Background: Aging is characterized by loss of resilience, the ability to resist or recover from stressors. Network analysis has shown promise in investigating dynamic relationships underlying resilience. We aimed to use network analysis to measure resilience in a longitudinal cohort of older adults and quantify whole-system vulnerabilities associated with frailty.
Methods: We used data from the Rugao Longitudinal Ageing Study, including 71 biomarkers from participants classified as robust, prefrail, or frail. We quantified biomarker correlations and topological parameters. Additionally, we proposed propagation models to simulate damage and recovery dynamics, investigating network resilience under various conditions.
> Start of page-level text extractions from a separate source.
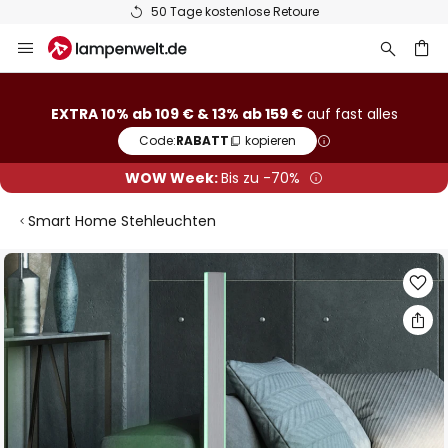
50 Tage kostenlose Retoure
Zum
Inhalt
springen
he
EXTRA 10% ab 109 € & 13% ab 159 €
auf fast alles
Code:
RABATT
kopieren
WOW Week:
Bis zu -70%
Smart Home Stehleuchten
Zum
Ende
der
Bildgalerie
springen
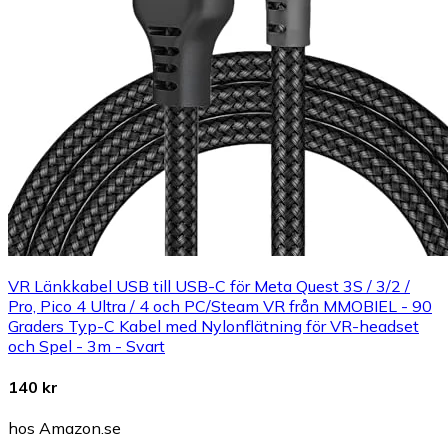
VR Länkkabel USB till USB-C för Meta Quest 3S / 3/2 /
Pro, Pico 4 Ultra / 4 och PC/Steam VR från MMOBIEL - 90
Graders Typ-C Kabel med Nylonflätning för VR-headset
och Spel - 3m - Svart
140 kr
hos Amazon.se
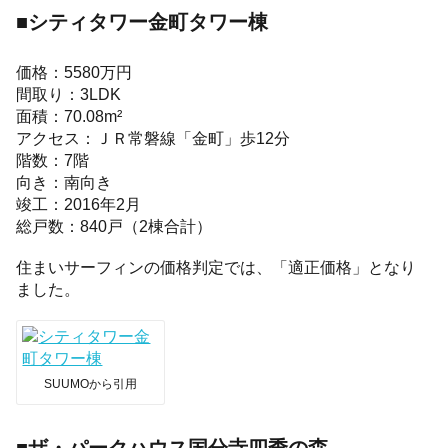
■シティタワー金町タワー棟
価格：5580万円
間取り：3LDK
面積：70.08m²
アクセス：ＪＲ常磐線「金町」歩12分
階数：7階
向き：南向き
竣工：2016年2月
総戸数：840戸（2棟合計）
住まいサーフィンの価格判定では、「適正価格」となり
ました。
SUUMOから引用
■ザ・パークハウス国分寺四季の森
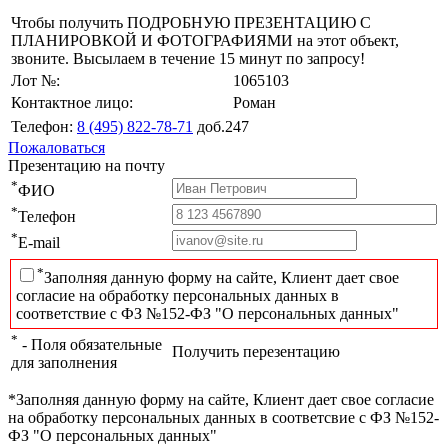
Чтобы получить ПОДРОБНУЮ ПРЕЗЕНТАЦИЮ С
ПЛАНИРОВКОЙ И ФОТОГРАФИЯМИ на этот объект,
звоните. Высылаем в течение 15 минут по запросу!
Лот №:
1065103
Контактное лицо:
Роман
Телефон:
8 (495) 822-78-71
доб.247
Пожаловаться
Презентацию на почту
*
ФИО
*
Телефон
*
E-mail
*
Заполняя данную форму на сайте, Клиент дает свое
согласие на обработку персональных данных в
соответствие с ФЗ №152-ФЗ "О персональных данных"
*
- Поля обязательные
Получить перезентацию
для заполнения
*Заполняя данную форму на сайте, Клиент дает свое согласие
на обработку персональных данных в соответсвие с ФЗ №152-
ФЗ "О персональных данных"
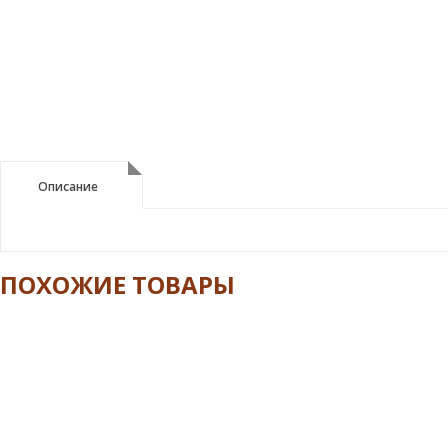
Описание
Описание
ПОХОЖИЕ ТОВАРЫ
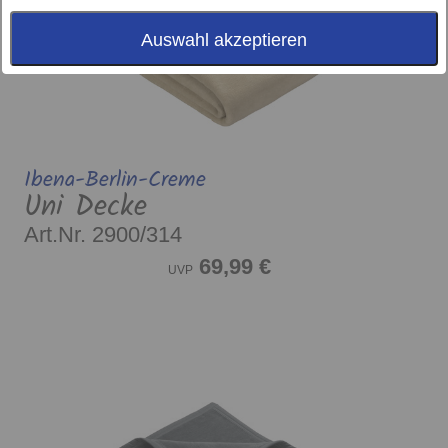
Auswahl akzeptieren
Ibena-Berlin-Creme
Uni Decke
Art.Nr. 2900/314
69,99 €
UVP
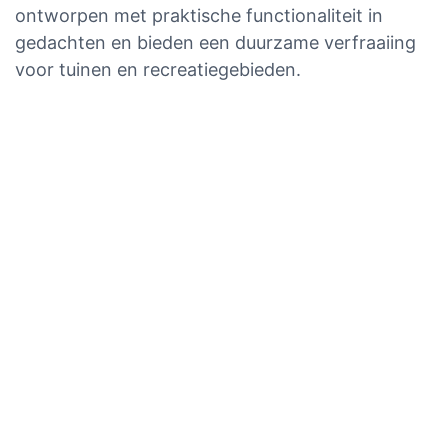
ontworpen met praktische functionaliteit in
gedachten en bieden een duurzame verfraaiing
voor tuinen en recreatiegebieden.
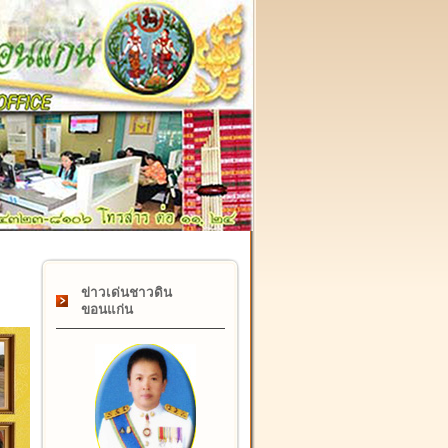
๑๗ กุมภาพันธ์ "วันคล้ายวันสถาปนากรมที่ดิน" ครบรอบ ๑๒๒ ปี
ข่าวเด่นชาวดิน
ขอนแก่น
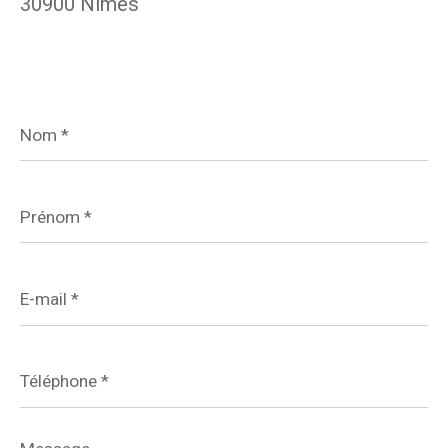
30900 Nîmes
Nom
*
Prénom
*
E-
mail
*
Téléphone
*
Message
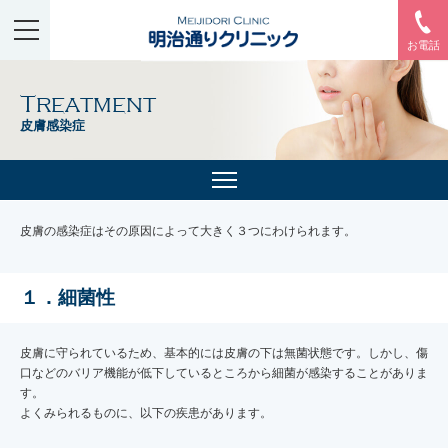
お電話
Treatment
皮膚感染症
皮膚の感染症はその原因によって大きく３つにわけられます。
１．細菌性
皮膚に守られているため、基本的には皮膚の下は無菌状態です。しかし、傷
口などのバリア機能が低下しているところから細菌が感染することがありま
す。
よくみられるものに、以下の疾患があります。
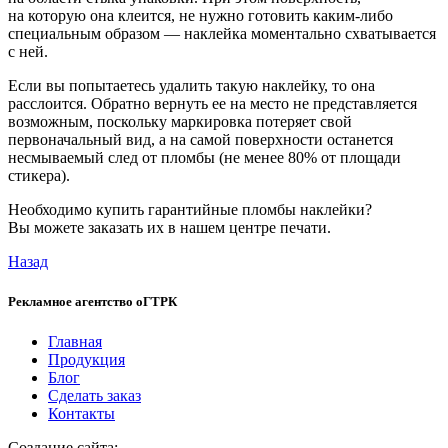
на которую она клеится, не нужно готовить каким-либо
специальным образом — наклейка моментально схватывается
с ней.
Если вы попытаетесь удалить такую наклейку, то она
расслоится. Обратно вернуть ее на место не представляется
возможным, поскольку маркировка потеряет свой
первоначальный вид, а на самой поверхности останется
несмываемый след от пломбы (не менее 80% от площади
стикера).
Необходимо купить гарантийные пломбы наклейки?
Вы можете заказать их в нашем центре печати.
Назад
Рекламное агентство
оГТРК
Главная
Продукция
Блог
Сделать заказ
Контакты
Создание сайта:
Results: We classified 1 754 individuals into robust (n = 369), prefrail (n = 1 103), and frail (n = 282) groups with 71 biomarkers. Several biomarkers were linked to frailty, including those related to blood pressure, electrocardiogram (ECG), kidney function, platelets, and white blood cells. Each frailty stage was associated with increased network correlations. The frail network showed increased average degree and connectance, decreased average path length and diameter, and reduced modularity compared to robust and prefrail networks. Hub biomarkers, particularly β2-microglobulin and platelet count, played a significant role, potentially propagating dysfunction across physiological systems. Simulations revealed that damage to critical hubs led to longer recovery times in the frail network than robust and prefrail networks.
Conclusions: Network analysis could serve as a valuable tool for quantifying resilience and identifying vulnerabilities in older adults with frailty. Our findings contribute to understanding frailty-related physiological disturbances and offer potential for personalized healthcare interventions targeting resilience in older populations.